Pour amorcer la pompe (section 5), chaque relais est configuré avec la liste des VP qu'il va servir, la liste des serveurs (les routeurs des VPC), et avec celle de ses voisins BGP. Avec ces derniers, il établit des liens comme aujourd'hui et annonce sur ces liens les VP. Avec les serveurs, le relais découvre la correspondance entre les EP, les identificateurs des réseaux IRON et les serveurs. (Rappelons que les identificateurs, EP et VP, ont la même forme que des adresses IP et peuvent donc être annoncés comme tels aux routeurs BGP actuels.)

Les serveurs, eux, sont nourris avec la liste des relais, auxquels ils vont transmettre les VP qu'il servent. Ils attendent ensuite les connexions des clients, apprenant ainsi petit à petit les EP connectés, que les serveurs transmettront aux relais.
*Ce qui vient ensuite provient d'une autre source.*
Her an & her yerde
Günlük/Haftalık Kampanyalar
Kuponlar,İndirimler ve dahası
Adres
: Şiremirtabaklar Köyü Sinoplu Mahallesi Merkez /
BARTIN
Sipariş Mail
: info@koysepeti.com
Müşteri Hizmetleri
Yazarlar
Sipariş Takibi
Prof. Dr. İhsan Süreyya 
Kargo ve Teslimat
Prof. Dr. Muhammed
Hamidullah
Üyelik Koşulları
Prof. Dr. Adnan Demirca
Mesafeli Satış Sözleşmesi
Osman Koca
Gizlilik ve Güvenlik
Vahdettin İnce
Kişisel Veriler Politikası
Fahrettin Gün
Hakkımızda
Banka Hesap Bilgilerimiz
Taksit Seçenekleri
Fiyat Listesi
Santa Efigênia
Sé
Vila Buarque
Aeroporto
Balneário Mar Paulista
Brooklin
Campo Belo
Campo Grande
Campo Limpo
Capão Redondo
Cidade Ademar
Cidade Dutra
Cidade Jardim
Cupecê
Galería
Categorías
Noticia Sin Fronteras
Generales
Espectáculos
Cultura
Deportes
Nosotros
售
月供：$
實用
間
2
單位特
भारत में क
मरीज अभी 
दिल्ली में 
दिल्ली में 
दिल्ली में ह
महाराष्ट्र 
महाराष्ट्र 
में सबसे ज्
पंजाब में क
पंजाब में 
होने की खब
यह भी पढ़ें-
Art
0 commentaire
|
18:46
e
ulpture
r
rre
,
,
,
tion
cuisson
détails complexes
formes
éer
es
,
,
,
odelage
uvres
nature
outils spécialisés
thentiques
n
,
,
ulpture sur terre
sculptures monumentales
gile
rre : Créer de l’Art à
Les clients, eux, auront besoin de connaître les serveurs de leur VPC, ainsi que leurs EP, et un moyen de s'authentifier.

Une fois tout ceci fait, les routeurs n'ont plus qu'à router les paquets comme aujourd'hui (section 6, qui décrit les différents cas, notamment selon que le destinataire du paquet est dans IRON ou pas ; par exemple, le cas du multi-homing est en section 6.5.2, qui précise qu'un client peut avoir plusieurs localisateurs pour un même EP).

Et d'une manière plus générale, comment cela va se passer en pratique ? La section 7 se lance dans certains détails concrets. Par exemple, comme le routage à l'intérieur d'IRON est souvent sous-optimal, mais qu'un mécanisme d'optimisation des routes permet de les raccourcir par la suite, le premier paquet de chaque flot aura sans doute un temps de trajet bien supérieur à celui de ses copains.

Et, comme toute solution utilisant des tunnels, IRON aura sans doute à faire face à des problèmes de MTU, que cette section mentionne, mais jette un peu rapidement à la poubelle.

Toujours pour ceux qui s'intéressent aux problèmes concrets, l'annexe B est une très bonne étude des propriétés de passage à l'échelle d'IRON.

IRON ne semble pas avoir été testé, même en laboratoire, même tout simplement dans un simulateur. Et mon avis personnel ? Je dois avouer n'avoir pas tout compris et avoir la sensation inquiétante que ce n'est pas uniquement une limite de mon cerveau, mais que l'architecture d'IRON reste encore insuffisamment spécifiée.